China’s move to halt some US farm imports threatens trade deal

The Chinese government’s order to state-run agricultural companies to pause purchases of some US farm goods, including soyabeans, could threaten the trade deal between the two countries, Bloomberg reported sources as saying on 1 June.

State-owned traders Cofco and Sinograin had been ordered to suspend purchases, according to one of the sources, as China continued to evaluate the ongoing escalation of tensions with the USA over Hong Kong. Private companies, however, had not been told to halt imports, according to one of the sources.

The move followed President Donald Trump’s criticism of China after it proposed to impose new national security legislation on Hong Kong which critics claimed would undermine the ‘one country, two systems’ principle that had kept Hong Kong autonomous of the mainland since the 1997 handover from the UK.

China’s call to halt imports was the latest sign that the phase-one trade deal between the two countries was under threat, Bloomberg reported, and the move had already affected markets.

“The market has already seen the deteriorating relationship between China and the USA and many think that with the slow progress of Chinese commodity buying so far, the trade deal’s future was already in jeopardy,” said Michael McDougall, a managing director at Paragon Global Markets in New York.

As part of the phase-one trade deal signed in January 2020, China had agreed to buy farm goods from the USA worth about US$36.5bn for 2020.

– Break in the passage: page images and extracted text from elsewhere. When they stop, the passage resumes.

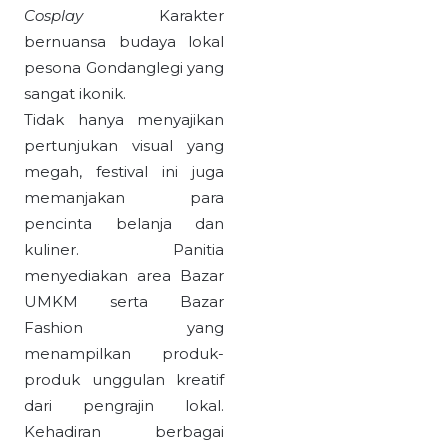
Cosplay
Karakter
bernuansa budaya lokal
pesona Gondanglegi yang
sangat ikonik.
Tidak hanya menyajikan
pertunjukan visual yang
megah, festival ini juga
memanjakan para
pencinta belanja dan
kuliner. Panitia
menyediakan area Bazar
UMKM serta Bazar
Fashion yang
menampilkan produk-
produk unggulan kreatif
dari pengrajin lokal.
Kehadiran berbagai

However, following the disruption caused by the COVID-19 pandemic, China had only managed to import US$3.35bn in US agricultural products in the first three months of this year, the lowest for that period since 2007, according to data from the US Department of Agriculture.

Following the gradual reopening of China’s economy, imports had increased including in excess of 1M tonnes of US soyabeans in a two week-period in May along with purchases of US soyabean oil and ethanol.

But following the escalation of tensions between the USA and China, with Trump blaming the country for misleading the world about the scale and risk of the COVID-19 outbreak, this had affected the markets with China turning to Brazilian soyabeans rather than the US equivalent.

Although Trump’s threats did not give specifics or time frames, they included beginning the process of stripping some of Hong Kong’s privileged trade status alongside the imposition of sanctions against Chinese and Hong Kong officials ‘directly or indirectly involved’ in the erosion of Hong Kong’s autonomy.

While Trump had threatened to call off the ‘phase one’ trade deal on numerous occasions, his top economic advisers had suggested it would continue.

Larry Kudlow, director of the National Economic Council, told CNBC that the trade agreement ‘does continue to go on for the moment and we may be making progress there.”